Mehmet Şakir Örs

‘Gençlik gelecek, gelecek gençlik’

17 Mayıs 2024 Cuma

19 Mayıs 1919, bundan tam 105 yıl önce, ulusal kurtuluş savaşımızın başladığı gündür. Ülkemiz ve halkımız için pek çok bakımdan anlamlıdır, değerlidir. 19 Mayıs; direnişi, mücadeleyi ve kurtuluşu ifade eder. Bu değerler de her daim gençlerle birlikte anılır. 

105. YILINDA…

İşte bu nedenlerle, Cumhuriyetimizin kurucusu Mustafa Kemal Atatürk tarafından, bu anlamlı gün gençlere armağan edilmiştir. 19 Mayıs’lar, yıllardır ülkemizde ‘Gençlik ve Spor Bayramı’ olarak kutlanır. İzmir ve Ege’de de güçlü bir 19 Mayıs kutlama geleneği vardır.

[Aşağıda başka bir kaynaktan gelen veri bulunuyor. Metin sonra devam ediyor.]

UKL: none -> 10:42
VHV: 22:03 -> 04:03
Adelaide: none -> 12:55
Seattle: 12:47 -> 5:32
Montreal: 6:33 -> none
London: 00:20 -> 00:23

Bir asrı aşan geçmişe uzanan bu çok değerli ve anlamlı günü kutlarken, ne gibi siyasal ve sosyal sorunlarla karşı karşıyayız? 19 Mayıs’ın gerçek ruhunu ve anlamını, günümüzde ne ölçüde yaşatabiliyoruz? Mustafa Kemal’in Samsun’a çıkıp kurtuluş mücadelesinin meşalesini yaktığı günün 105’inci yıl dönümünde; bu sorulara yanıtlar arayıp, siyasal ve toplumsal gidişatı sorgulamalıyız diye düşünüyoruz.

Unutmayalım ki bu sorgulamayı ve hesaplaşmayı yapmadan, toplumca erinçli bir geleceğe ve esenlikli günlere ulaşmak mümkün değildir.

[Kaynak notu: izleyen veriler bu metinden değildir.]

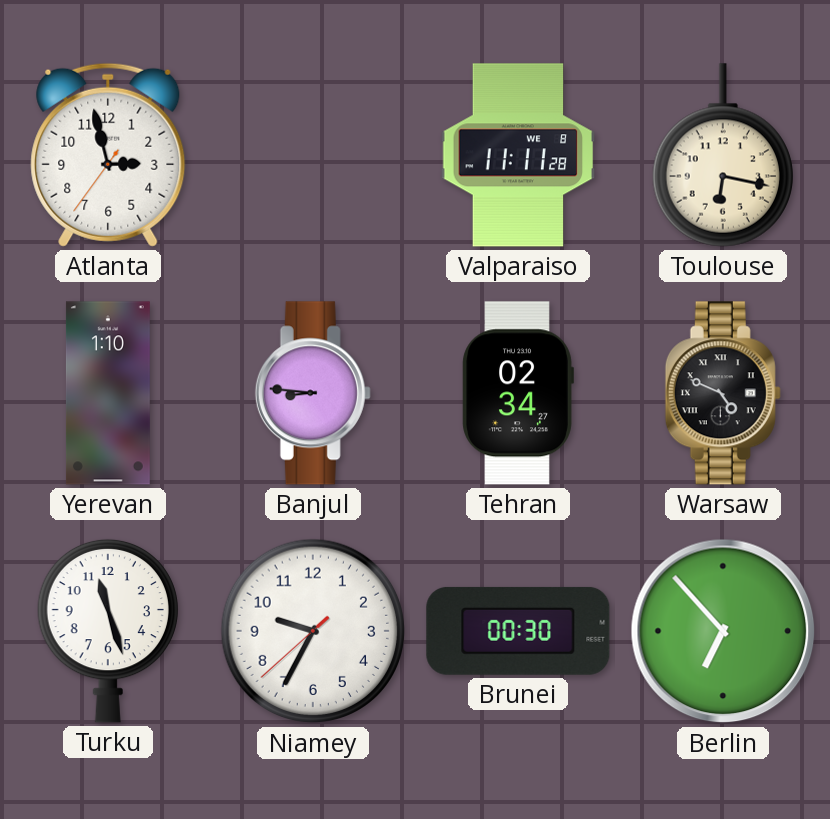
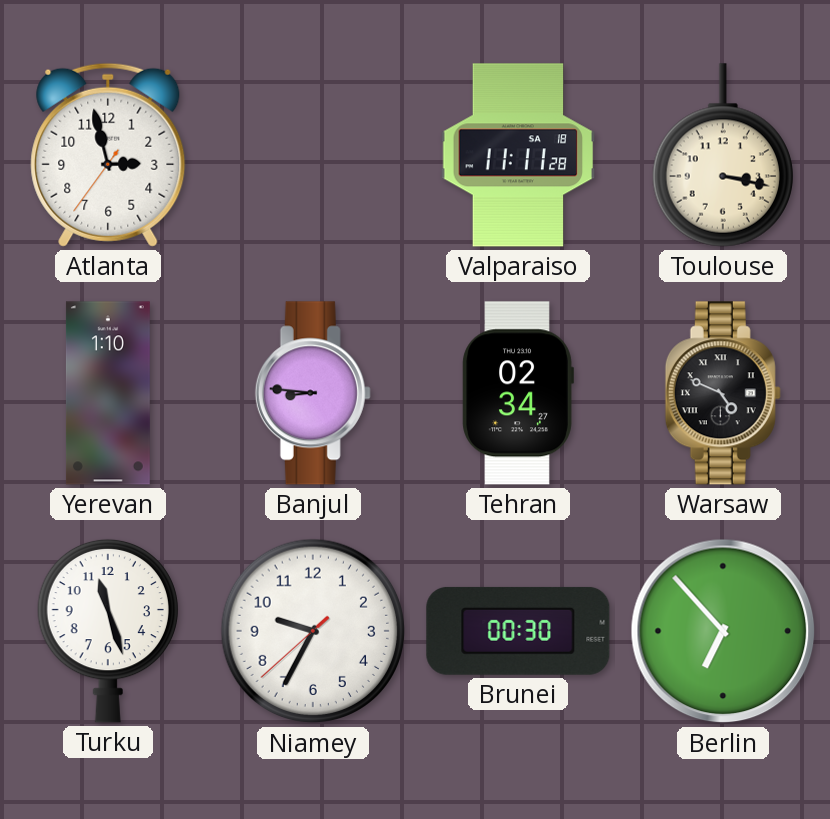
Valparaiso date: WE 8 -> SA 18
Toulouse: 6:17 -> 3:17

19 MAYIS’IN ANLAMI VE ÖNEMİ

19 Mayıs’ın tarihsel öneminin ve değerinin tam anlamıyla anlaşılıp kavranabilmesi için, öncelikle ulusal kurtuluş döneminin dünya ve ülke koşullarını, her bakımdan iyi irdelememiz gerekiyor.

Dünyadaki savaşlar ve gelişmeler karşısında yenik düşmüş koca bir imparatorluğun çöküşü yaşanırken; onun çöküntüsünden yeni kıvılcımlar yakalamaya çalışan Mustafa Kemal ile çevresinde yer alan bir grup arkadaşı vardır. Ülke tam bir feodalite, tarım ve din toplumudur. Okuma yazma oranı, ekonomik düzey çok düşüktür. Var olan ekonomik ilişkiler de yabancıların ve azınlıkların kontrolü altındadır.

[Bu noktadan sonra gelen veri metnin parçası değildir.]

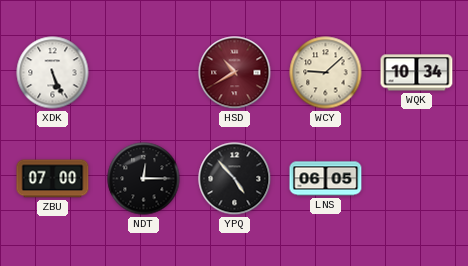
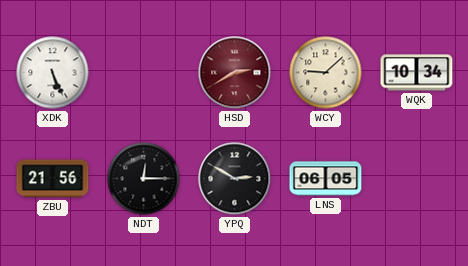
HSD: 10:40 -> 2:40
ZBU: 07:00 -> 21:56
YPQ: 4:53 -> 2:50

İşte böylesi koşullarda, 19 Mayıs 1919’da Mustafa Kemal ve arkadaşlarının Samsun’a çıkışıyla, ulusal kurtuluşun ateşi yakılmıştır. Yanmış, yıkılmış, çökmüş bir ülkede, yenik düşmüş bir halk, adeta yeniden doğmuştur. Yeni, genç ve çağdaş bir cumhuriyet yaratılmıştır.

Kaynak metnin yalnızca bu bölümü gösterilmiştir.